Re: Thread-local storage issues arose again? Firefox frequently crashes on 10.0 aarch64

2024-04-15 Thread PHO

On 4/14/24 22:03, Taylor R Campbell wrote:


Thanks for tracking this down -- can you file a PR with this
information, plus `readelf -d libxul.so' output, so we have a place to
track possible fixes and pullups?


Filed as lib/58154. I put everything you requested in the PR.

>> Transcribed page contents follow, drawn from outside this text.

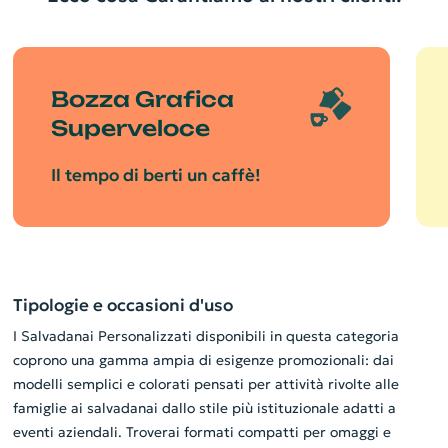
Bozza Grafica
Superveloce
Il tempo di berti un caffè!
Tipologie e occasioni d'uso
I Salvadanai Personalizzati disponibili in questa categoria
coprono una gamma ampia di esigenze promozionali: dai
modelli semplici e colorati pensati per attività rivolte alle
famiglie ai salvadanai dallo stile più istituzionale adatti a
eventi aziendali. Troverai formati compatti per omaggi e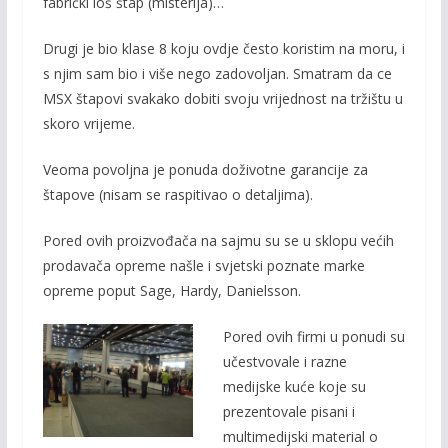
fabrički loš štap (misterija)…
Drugi je bio klase 8 koju ovdje često koristim na moru, i
s njim sam bio i više nego zadovoljan. Smatram da ce
MSX štapovi svakako dobiti svoju vrijednost na tržištu u
skoro vrijeme.
Veoma povoljna je ponuda doživotne garancije za
štapove (nisam se raspitivao o detaljima).
Pored ovih proizvođača na sajmu su se u sklopu većih
prodavača opreme našle i svjetski poznate marke
opreme poput Sage, Hardy, Danielsson.
Pored ovih firmi u ponudi su
učestvovale i razne
medijske kuće koje su
prezentovale pisani i
multimedijski material o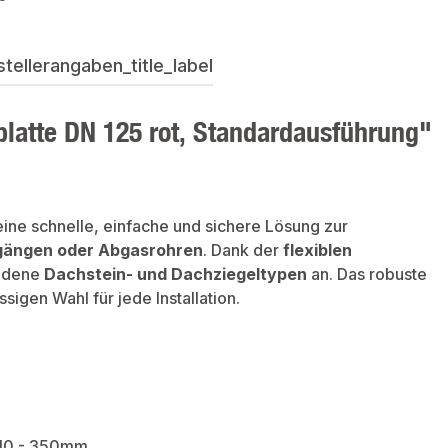
ellerangaben_title_label
platte DN 125 rot, Standardausführung"
eine schnelle, einfache und sichere Lösung zur
gängen oder Abgasrohren
. Dank der
flexiblen
iedene
Dachstein- und Dachziegeltypen
an. Das robuste
igen Wahl für jede Installation.
 310 - 350mm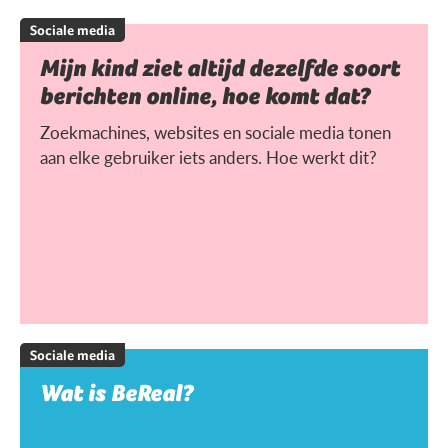
Sociale media
Mijn kind ziet altijd dezelfde soort
berichten online, hoe komt dat?
Zoekmachines, websites en sociale media tonen
aan elke gebruiker iets anders. Hoe werkt dit?
Sociale media
Wat is BeReal?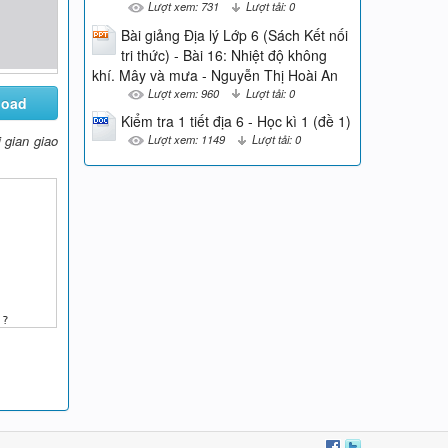
Lượt xem: 731
Lượt tải: 0
Bài giảng Địa lý Lớp 6 (Sách Kết nối
tri thức) - Bài 16: Nhiệt độ không
khí. Mây và mưa - Nguyễn Thị Hoài An
Lượt xem: 960
Lượt tải: 0
load
Kiểm tra 1 tiết địa 6 - Học kì 1 (đề 1)
i gian giao
Lượt xem: 1149
Lượt tải: 0
?
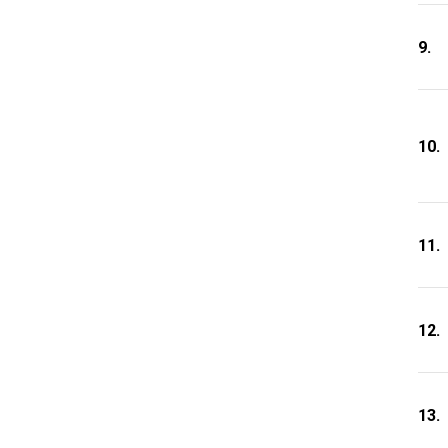
9.
10.
11.
12.
13.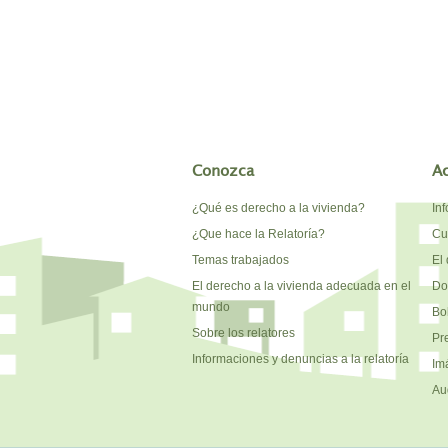
Conozca
A
¿Qué es derecho a la vivienda?
In
¿Que hace la Relatoría?
Cu
Temas trabajados
El 
El derecho a la vivienda adecuada en el
Do
mundo
Bo
Sobre los relatores
Pr
Informaciones y denuncias a la relatoría
Im
Au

Re: Thread-local storage issues arose again? Firefox frequently crashes on 10.0 aarch64

2024-04-14 Thread Taylor R Campbell
> Date: Sun, 14 Apr 2024 14:07:26 +0900
> From: PHO 
> 
> As I mentioned in 
> http://mail-index.netbsd.org/netbsd-users/2024/04/12/msg030915.html, 
> Firefox tab processes crash very frequently on NetBSD/aarch64 10.0. 
> Building it with PKG_OPTIONS.firefox+=debug-info revealed that when it 
> crashes it segfaults at one of these two places non-deterministically:

Thanks for tracking this down -- can you file a PR with this
information, plus `readelf -d libxul.so' output, so we have a place to
track possible fixes and pullups?

Can you also track down exactly what the definitions of `thread_local'
and `THREAD_LOCAL' are in this code (maybe use cc -E to get the
preprocessor output), just so we don't have to guess?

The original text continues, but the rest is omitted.